Artinya, gunung tersebut terbentuk dari aktivitas vulkanik setelah periode yang diasumsikan sebagai waktu banjir besar. Oleh karena itu, secara geologis mustahil bahtera mendarat di puncak gunung yang belum terbentuk saat banjir terjadi.
Namun, Imago Mundi tidak menunjuk spesifik ke “Puncak Gunung Ararat” modern, melainkan ke wilayah “Urartu”. Ini membuka kemungkinan bahwa lokasi pendaratan yang dimaksud peta kuno tersebut adalah pegunungan lain di kawasan dataran tinggi yang sama, yang secara geologis lebih tua.
Signifikansi Penemuan
Apa yang membuat Imago Mundi begitu istimewa bukanlah janji ditemukannya harta karun kayu lapuk di gunung Turki. Nilai sejatinya adalah wawasan psikologis dan historis tentang bagaimana manusia kuno memandang dunia mereka.

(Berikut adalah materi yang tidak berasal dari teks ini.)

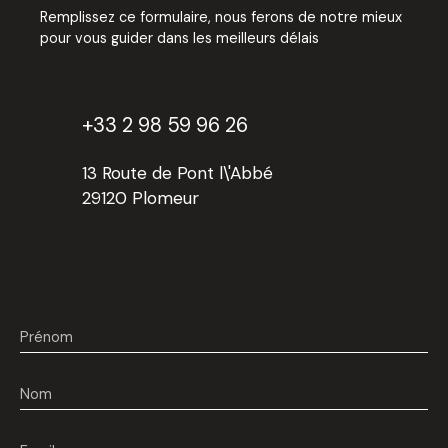
au 02. 98. 59. 96. 26 ou visitez notre site internet
Remplissez ce formulaire, nous ferons de notre mieux
www. cormoransimmo. com . Estimation gratuite sous
pour vous guider dans les meilleurs délais
48H.
+33 2 98 59 96 26
13 Route de Pont l\'Abbé
29120 Plomeur
Prénom
Nom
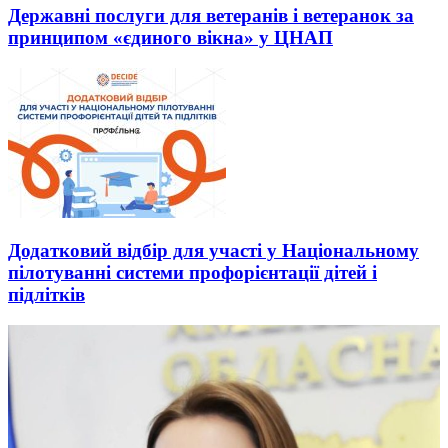
Державні послуги для ветеранів і ветеранок за
принципом «єдиного вікна» у ЦНАП
Додатковий відбір для участі у Національному
пілотуванні системи профорієнтації дітей і
підлітків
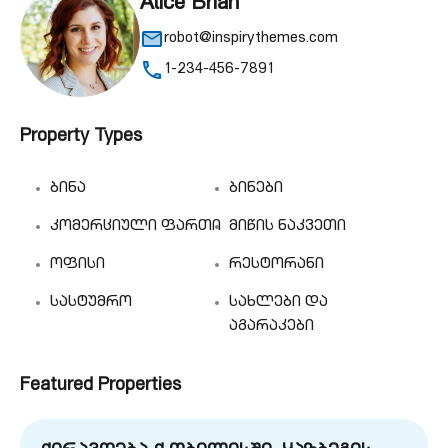
Alice Brian
robot@inspirythemes.com
1-234-456-7891
Property Types
ბინა
ბინები
კომერციული ფართი
მიწის ნაკვეთი
ოფისი
რესტორანი
სასტუმრო
სახლები და
აგარაკები
Featured Properties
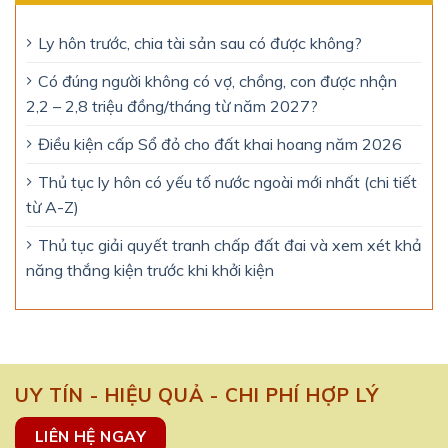
Ly hôn trước, chia tài sản sau có được không?
Có đúng người không có vợ, chồng, con được nhận
2,2 – 2,8 triệu đồng/tháng từ năm 2027?
Điều kiện cấp Sổ đỏ cho đất khai hoang năm 2026
Thủ tục ly hôn có yếu tố nước ngoài mới nhất (chi tiết
từ A-Z)
Thủ tục giải quyết tranh chấp đất đai và xem xét khả
năng thắng kiện trước khi khởi kiện
UY TÍN - HIỆU QUẢ - CHI PHÍ HỢP LÝ
LIÊN HỆ NGAY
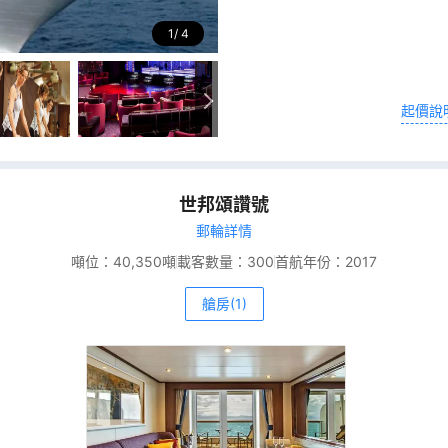
1
4
起價說
世邦頌讚號
郵輪詳情
噸位：
40,350噸
載客數量：
300
首航年份：
2017
艙房(1)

Bagi orang Babilonia, dunia fisik dan dunia mitos tidak terpisah. Peta ini adalah bukti tertulis bahwa 3.000 tahun yang lalu, masyarakat Timur Tengah kuno telah memiliki kesadaran kolektif tentang sebuah bencana katastropik masa lalu dan sebuah kapal penyelamat. Imago Mundi bukan sekadar peta navigasi; ia adalah peta memori peradaban manusia.
Temuan Finkel menegaskan bahwa Alkitab tidak berdiri dalam ruang hampa, melainkan mewarisi dan melestarikan memori sejarah yang juga dimiliki oleh peradaban tetangganya, Sumeria dan Babilonia. Kini, lempengan tanah liat yang retak itu berbicara lebih lantang dari sebelumnya, menuntun kita menelusuri kembali asal-usul salah satu kisah tertua di muka bumi.